# Painting Seats



## ryan7o7 (May 6, 2004)

I have oem seats, the ones with the ugly colors and pattern. I can replace the front seats with racing seats. I want the back seats and the door inserts the same color(black). Any one know where i can buy fabric paint for my seats??? Getting them re-upholstered is too much $$$


----------



## Token Moron (Mar 28, 2003)

they sell fabric spray paint at kragen and autozone....comes out like chit!


----------



## blazin_injun (Mar 14, 2003)

My buddy dyed his carpet black w/ "RIT"..

..turned out pretty nice. ..even after 6-months it hasn't faded.

..I'm not sure about the seat fabric..but "RIT" seemed to work pretty well w/ the carpet.


----------



## ryan7o7 (May 6, 2004)

What is "RIT"??


----------



## Token Moron (Mar 28, 2003)

RIT is just the company that makes the dye.....i dyed my headliner with RIT and it came out cool, i would seriously not dye my seats with that shit tho since it can and will still rub off when u sit on them


----------



## ryan7o7 (May 6, 2004)

I painted my rear seats black, with black fabric paint that i got at a craft store. It looks alot better than the ugly pattern and ugly gray colors. But it still shows the pattern. Anyone know what i should do??? Put more coats on?? or should i just go get them re-upholstered??? Anyone know the average cost of re-upholstry, for just the back seats in a regular black fabric ('98 200sx 1.6L)??????? I know i asked alot of questions, but thanks for any replys.


----------



## 7875 (Apr 3, 2003)

I'd say reupholster them, but that's kind of expensive. Got pics?


----------



## 1CLNB14 (Apr 30, 2002)

I got a hook up to cover the rear seats and it still costs quite a bit.
I paid $200 for 5 yards of the black Corbeau cloth
I paid $400 (partial sponsor) for the rear seats and door inserts to be recovered.

So it costs me $600.00 and that was a partial sponsorship.

I've heard of it costing as much as $900.00


----------



## ryan7o7 (May 6, 2004)

Wow, thats freakin ridiculous, imma stay with my painted ones.
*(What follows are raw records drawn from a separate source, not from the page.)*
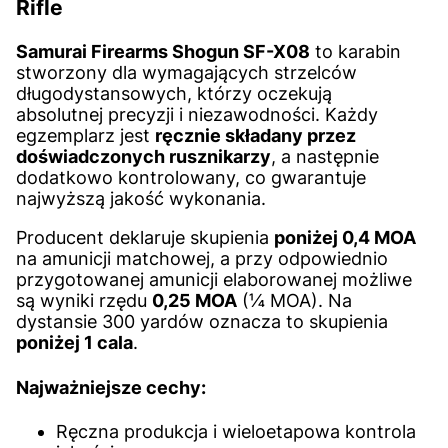
Rifle
Samurai Firearms Shogun SF-X08
to karabin
stworzony dla wymagających strzelców
długodystansowych, którzy oczekują
absolutnej precyzji i niezawodności. Każdy
egzemplarz jest
ręcznie składany przez
doświadczonych rusznikarzy
, a następnie
dodatkowo kontrolowany, co gwarantuje
najwyższą jakość wykonania.
Producent deklaruje skupienia
poniżej 0,4 MOA
na amunicji matchowej, a przy odpowiednio
przygotowanej amunicji elaborowanej możliwe
są wyniki rzędu
0,25 MOA
(¼ MOA). Na
dystansie 300 yardów oznacza to skupienia
poniżej 1 cala
.
Najważniejsze cechy:
Ręczna produkcja i wieloetapowa kontrola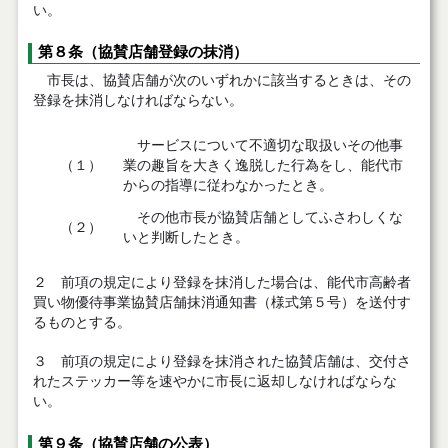
い。
第８条（協賛店舗登録の抹消）
市長は、協賛店舗が次のいずれかに該当するときは、その
登録を抹消しなければならない。
サービスについて不適切な取扱いその他事
（１）
業の趣旨を大きく逸脱した行為をし、能代市
からの指導に従わなかったとき。
その他市長が協賛店舗としてふさわしくな
（２）
いと判断したとき。
２ 前項の規定により登録を抹消した場合は、能代市高齢者
買い物優待事業協賛店舗抹消通知書（様式第５号）を送付す
るものとする。
３ 前項の規定により登録を抹消された協賛店舗は、交付さ
れたステッカー等を速やかに市長に返却しなければならな
い。
第９条（協賛店舗の公表）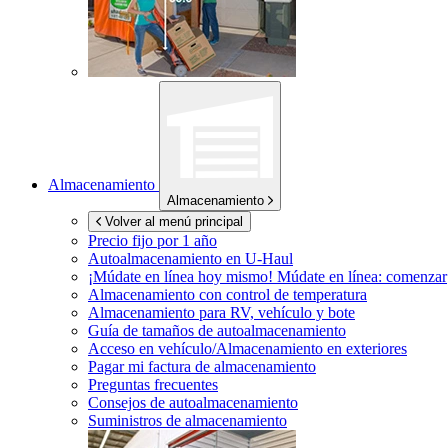
Almacenamiento
Almacenamiento
Volver al menú principal
Precio fijo por 1 año
Autoalmacenamiento en
U-Haul
¡Múdate en línea hoy mismo!
Múdate en línea: comenzar
Almacenamiento con control de temperatura
Almacenamiento para RV, vehículo y bote
Guía de tamaños de autoalmacenamiento
Acceso en vehículo/Almacenamiento en exteriores
Pagar mi factura de almacenamiento
Preguntas frecuentes
Consejos de autoalmacenamiento
Suministros de almacenamiento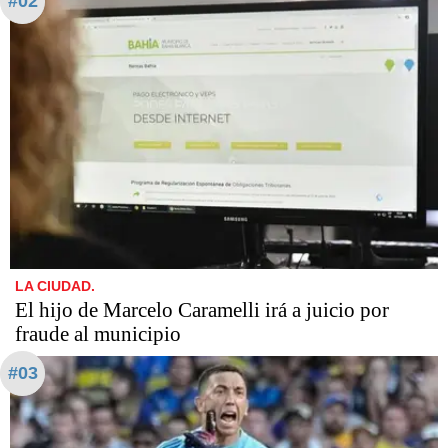
#02
LA CIUDAD.
​​​​​El hijo de Marcelo Caramelli irá a juicio por
fraude al municipio
#03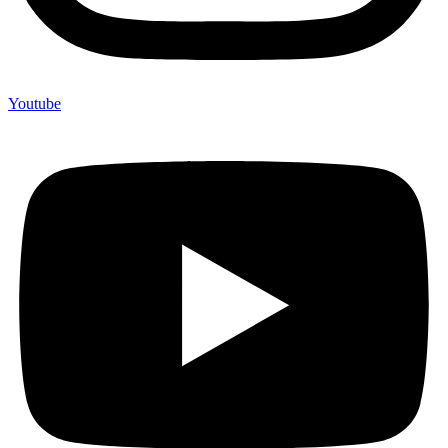
Youtube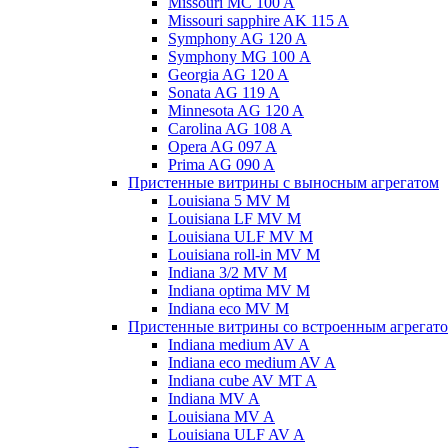
Missouri MC 100 A
Missouri sapphire AK 115 A
Symphony AG 120 A
Symphony MG 100 А
Georgia AG 120 A
Sonata AG 119 A
Minnesota AG 120 A
Carolina AG 108 A
Opera AG 097 A
Prima AG 090 A
Пристенные витрины с выносным агрегатом
Louisiana 5 MV M
Louisiana LF MV M
Louisiana ULF MV M
Louisiana roll-in MV M
Indiana 3/2 MV M
Indiana optima MV M
Indiana eco MV M
Пристенные витрины со встроенным агрегат
Indiana medium AV A
Indiana eco medium AV A
Indiana cube AV MT A
Indiana MV A
Louisiana MV A
Louisiana ULF AV A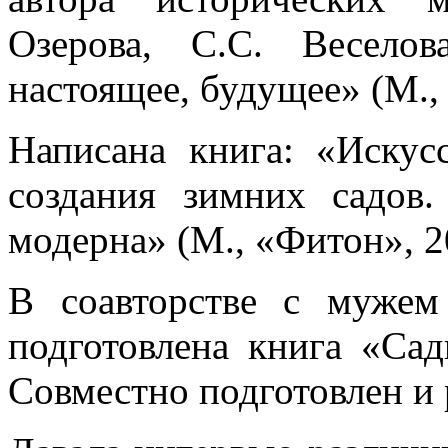
Озерова, С.С. Весело
настоящее, будущее» (М.,
Написана книга: «Искус
создания зимних садов
модерна» (М., «Фитон», 2
В соавторстве с мужем
подготовлена книга «Са
Совместно подготовлен и 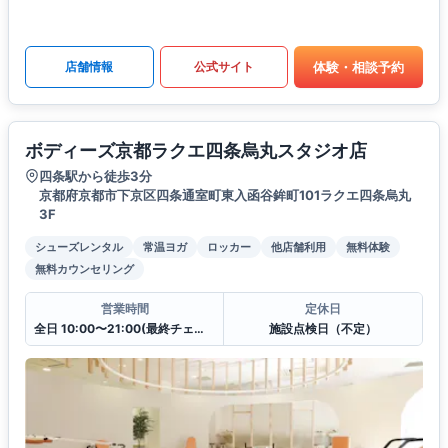
体験・相談予約
店舗情報
公式サイト
ボディーズ京都ラクエ四条烏丸スタジオ店
四条駅から徒歩3分
京都府京都市下京区四条通室町東入函谷鉾町101ラクエ四条烏丸
3F
シューズレンタル
常温ヨガ
ロッカー
他店舗利用
無料体験
無料カウンセリング
営業時間
定休日
全日 10:00〜21:00(最終チェックイン20:30)
施設点検日（不定）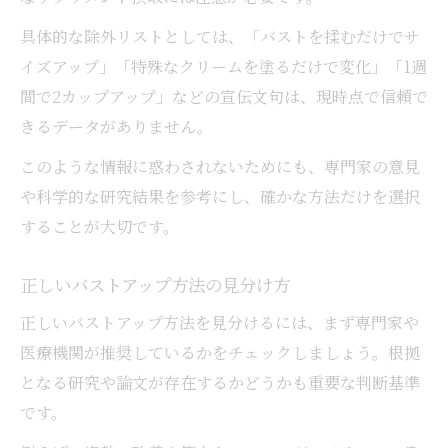
具体的な除外リストとしては、「バストを揉むだけでサ
イズアップ」「特殊なクリームを塗るだけで変化」「1週
間で2カップアップ」などの宣伝文句は、現時点で信頼で
きるデータがありません。
このような情報に惑わされないためにも、専門家の意見
や科学的な研究結果を参考にし、確かな方法だけを選択
することが大切です。
正しいバストアップ方法の見分け方
正しいバストアップ方法を見分けるには、まず専門家や
医療機関が推奨しているかをチェックしましょう。根拠
となる研究や論文が存在するかどうかも重要な判断基準
です。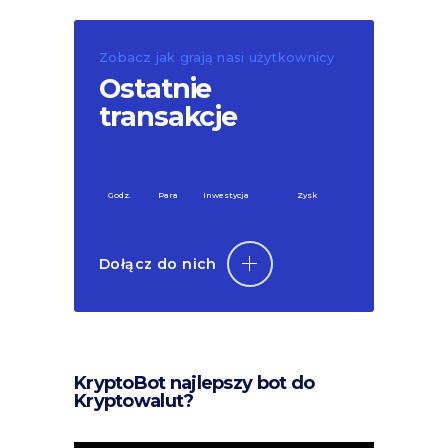
Zobacz jak grają nasi użytkownicy
Ostatnie
transakcje
Godz.
Para
Inwestycja
Zysk
Dołącz do nich
KryptoBot najlepszy bot do
Kryptowalut?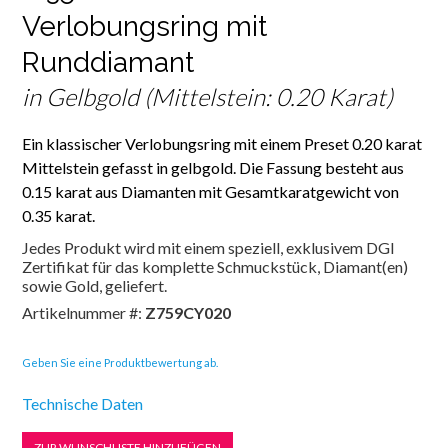
Verlobungsring mit
Runddiamant
in Gelbgold (Mittelstein: 0.20 Karat)
Ein klassischer Verlobungsring mit einem Preset 0.20 karat
Mittelstein gefasst in gelbgold. Die Fassung besteht aus
0.15 karat aus Diamanten mit Gesamtkaratgewicht von
0.35 karat.
Jedes Produkt wird mit einem speziell, exklusivem DGI
Zertifikat für das komplette Schmuckstück, Diamant(en)
sowie Gold, geliefert.
Artikelnummer #:
Z759CY020
Geben Sie eine Produktbewertung ab.
Technische Daten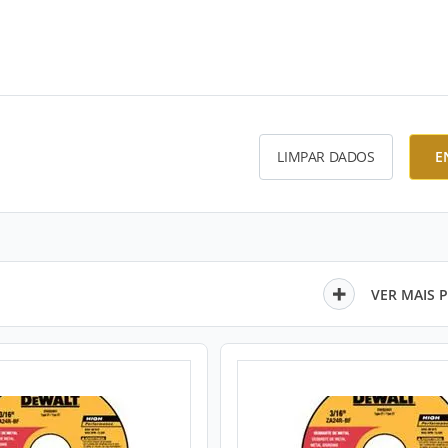
LIMPAR DADOS
E
VER MAIS 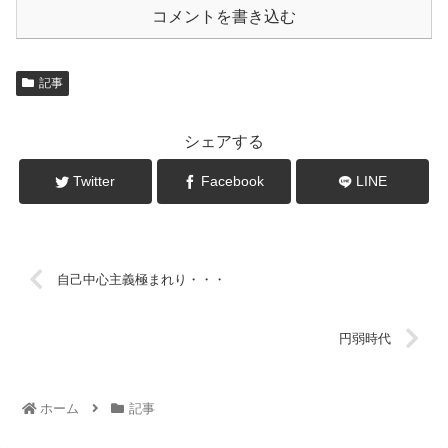
コメントを書き込む
記事
シェアする
Twitter
Facebook
LINE
自己中心主義極まれり・・・
円弱時代
ホーム
記事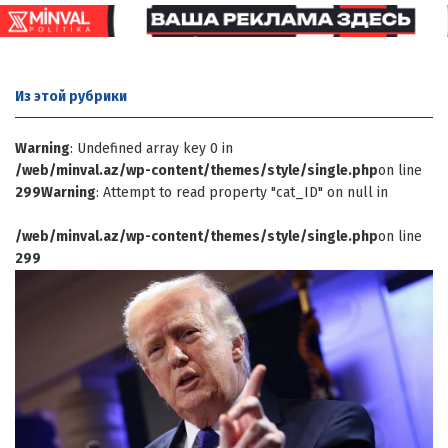
Из этой
рубрики
Warning
: Undefined array key 0 in
/web/minval.az/wp-content/themes/style/single.php
on line
299
Warning
: Attempt to read property "cat_ID" on null in
/web/minval.az/wp-content/themes/style/single.php
on line
299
It already cost me $15 for just one seat. Im lookin to paint the back seats and door inserts, and then buy some black racing seats for the front. Hopefully this paint works out.


----------



## Token Moron (Mar 28, 2003)

id hate to see what ur clothes will look like after u sit in them


----------



## 1CLNB14 (Apr 30, 2002)

No, it's not "freakin' rediculous". It takes many hours to do that work, and the labor is not cheap.
Do it however you wish...I will just say that this is not a cheap hobby, and you get what you pay for.


----------



## Jaralaccs (Jan 18, 2004)

I always wanted to take the couch out and replace it with two seats that recline, then building some sort of center console to fit in between them. won't happen any time soon though.


----------



## Token Moron (Mar 28, 2003)

^its been done...i wanted to do the same thing.....but that would be just as expensive as getting the seats re-upholstered


----------



## Jaralaccs (Jan 18, 2004)

by whom?


----------



## Token Moron (Mar 28, 2003)

no one on this forum that i know of....i saw it in person at SEMA


----------